What this task involves: Pull every "NEMZETKÖZI" line out of the data below.

· · · · ·

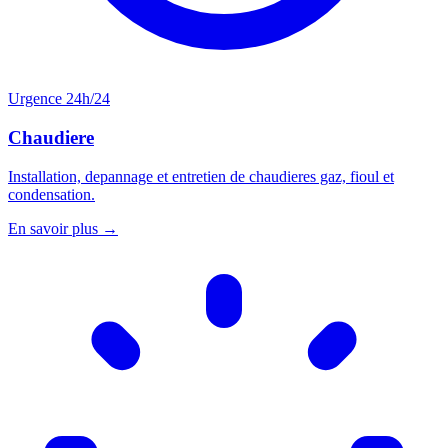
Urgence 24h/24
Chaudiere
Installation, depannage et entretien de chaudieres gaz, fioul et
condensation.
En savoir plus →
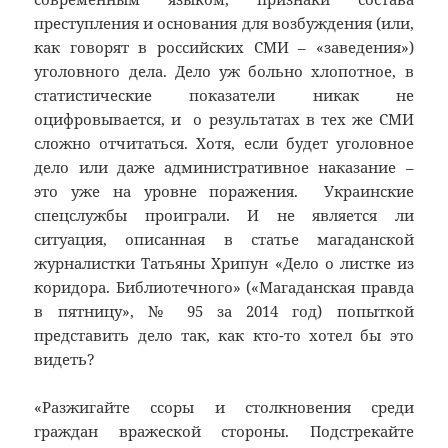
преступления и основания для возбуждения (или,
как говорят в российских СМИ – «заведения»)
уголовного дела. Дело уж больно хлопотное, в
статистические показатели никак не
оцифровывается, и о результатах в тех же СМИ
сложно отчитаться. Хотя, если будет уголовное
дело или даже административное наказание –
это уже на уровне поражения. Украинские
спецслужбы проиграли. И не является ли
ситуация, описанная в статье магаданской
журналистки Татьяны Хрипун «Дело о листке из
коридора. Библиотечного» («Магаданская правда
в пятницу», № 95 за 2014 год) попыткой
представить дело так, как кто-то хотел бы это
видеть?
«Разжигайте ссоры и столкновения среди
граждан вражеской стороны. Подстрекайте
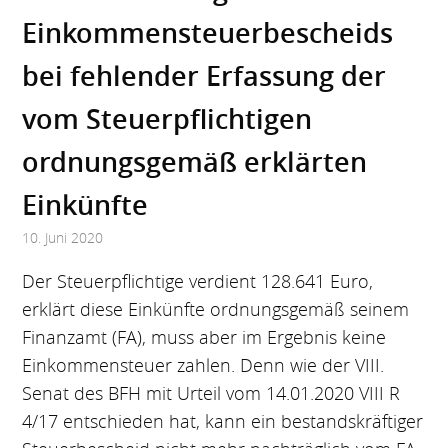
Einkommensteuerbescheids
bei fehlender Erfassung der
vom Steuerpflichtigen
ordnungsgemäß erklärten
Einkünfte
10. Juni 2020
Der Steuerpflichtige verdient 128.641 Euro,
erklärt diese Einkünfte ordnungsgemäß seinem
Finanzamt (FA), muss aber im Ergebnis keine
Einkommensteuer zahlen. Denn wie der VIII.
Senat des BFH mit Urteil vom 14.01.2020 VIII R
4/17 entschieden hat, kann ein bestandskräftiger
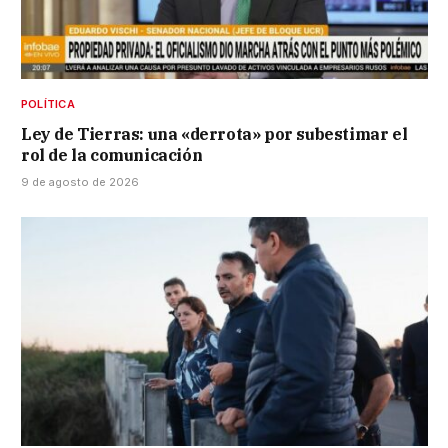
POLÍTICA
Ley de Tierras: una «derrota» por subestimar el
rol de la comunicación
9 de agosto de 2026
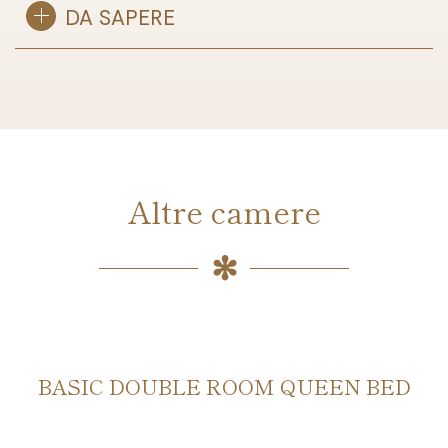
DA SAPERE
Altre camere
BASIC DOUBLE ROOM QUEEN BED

· · · · ·

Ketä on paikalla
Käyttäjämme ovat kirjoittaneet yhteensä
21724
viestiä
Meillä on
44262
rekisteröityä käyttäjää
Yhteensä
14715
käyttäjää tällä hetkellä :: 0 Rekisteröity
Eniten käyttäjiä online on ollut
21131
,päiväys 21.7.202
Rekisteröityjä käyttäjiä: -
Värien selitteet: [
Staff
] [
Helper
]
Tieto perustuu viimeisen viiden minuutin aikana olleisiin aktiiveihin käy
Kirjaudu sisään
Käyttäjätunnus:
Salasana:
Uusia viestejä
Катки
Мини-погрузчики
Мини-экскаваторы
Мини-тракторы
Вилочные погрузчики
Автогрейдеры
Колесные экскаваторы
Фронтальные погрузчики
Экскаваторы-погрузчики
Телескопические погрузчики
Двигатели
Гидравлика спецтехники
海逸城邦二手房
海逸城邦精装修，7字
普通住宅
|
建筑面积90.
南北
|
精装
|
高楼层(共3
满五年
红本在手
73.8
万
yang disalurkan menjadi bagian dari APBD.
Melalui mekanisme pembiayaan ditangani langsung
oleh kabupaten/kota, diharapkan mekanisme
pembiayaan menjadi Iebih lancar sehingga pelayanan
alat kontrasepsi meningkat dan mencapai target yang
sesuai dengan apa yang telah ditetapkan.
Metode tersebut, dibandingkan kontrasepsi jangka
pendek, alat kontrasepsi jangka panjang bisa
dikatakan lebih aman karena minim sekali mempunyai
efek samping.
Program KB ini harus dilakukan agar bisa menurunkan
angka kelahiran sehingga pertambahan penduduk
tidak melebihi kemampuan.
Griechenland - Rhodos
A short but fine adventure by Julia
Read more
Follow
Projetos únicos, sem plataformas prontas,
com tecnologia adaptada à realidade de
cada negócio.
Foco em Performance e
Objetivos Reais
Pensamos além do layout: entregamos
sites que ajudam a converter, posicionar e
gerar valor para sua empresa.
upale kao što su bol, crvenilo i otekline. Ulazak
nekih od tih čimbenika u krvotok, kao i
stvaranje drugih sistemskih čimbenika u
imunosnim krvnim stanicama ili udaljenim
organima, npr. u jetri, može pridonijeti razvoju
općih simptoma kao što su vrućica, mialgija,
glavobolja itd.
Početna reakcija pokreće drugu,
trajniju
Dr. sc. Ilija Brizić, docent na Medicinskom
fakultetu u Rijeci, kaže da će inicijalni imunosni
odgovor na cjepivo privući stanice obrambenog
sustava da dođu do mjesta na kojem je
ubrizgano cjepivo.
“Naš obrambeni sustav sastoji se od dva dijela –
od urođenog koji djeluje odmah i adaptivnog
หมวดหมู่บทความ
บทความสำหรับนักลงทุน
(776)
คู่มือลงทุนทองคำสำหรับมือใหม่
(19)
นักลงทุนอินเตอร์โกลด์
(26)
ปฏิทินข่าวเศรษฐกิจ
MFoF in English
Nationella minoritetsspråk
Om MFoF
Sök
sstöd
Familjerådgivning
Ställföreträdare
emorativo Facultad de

· · · · ·

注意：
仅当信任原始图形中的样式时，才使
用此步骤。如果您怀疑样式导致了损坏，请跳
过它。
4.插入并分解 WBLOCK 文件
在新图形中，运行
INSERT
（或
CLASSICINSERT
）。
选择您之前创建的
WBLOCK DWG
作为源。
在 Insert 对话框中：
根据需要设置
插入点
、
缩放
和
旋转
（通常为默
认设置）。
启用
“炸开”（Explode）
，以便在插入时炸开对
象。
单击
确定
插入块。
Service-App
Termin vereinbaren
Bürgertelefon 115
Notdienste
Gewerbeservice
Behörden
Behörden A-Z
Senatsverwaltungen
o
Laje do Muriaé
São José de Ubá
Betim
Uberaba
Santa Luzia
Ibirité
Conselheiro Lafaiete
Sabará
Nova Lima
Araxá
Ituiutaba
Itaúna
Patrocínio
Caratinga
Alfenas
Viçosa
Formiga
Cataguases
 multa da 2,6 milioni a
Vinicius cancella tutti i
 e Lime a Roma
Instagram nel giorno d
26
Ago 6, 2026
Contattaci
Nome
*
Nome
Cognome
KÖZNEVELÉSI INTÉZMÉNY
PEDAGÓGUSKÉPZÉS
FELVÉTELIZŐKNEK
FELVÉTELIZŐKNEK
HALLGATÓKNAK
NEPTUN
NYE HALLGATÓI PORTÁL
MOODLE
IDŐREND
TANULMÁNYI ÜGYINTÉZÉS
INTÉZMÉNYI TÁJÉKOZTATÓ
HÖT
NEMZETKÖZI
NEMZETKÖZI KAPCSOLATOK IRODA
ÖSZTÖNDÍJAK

· · · · ·

Solution below:
NEMZETKÖZI
NEMZETKÖZI KAPCSOLATOK IRODA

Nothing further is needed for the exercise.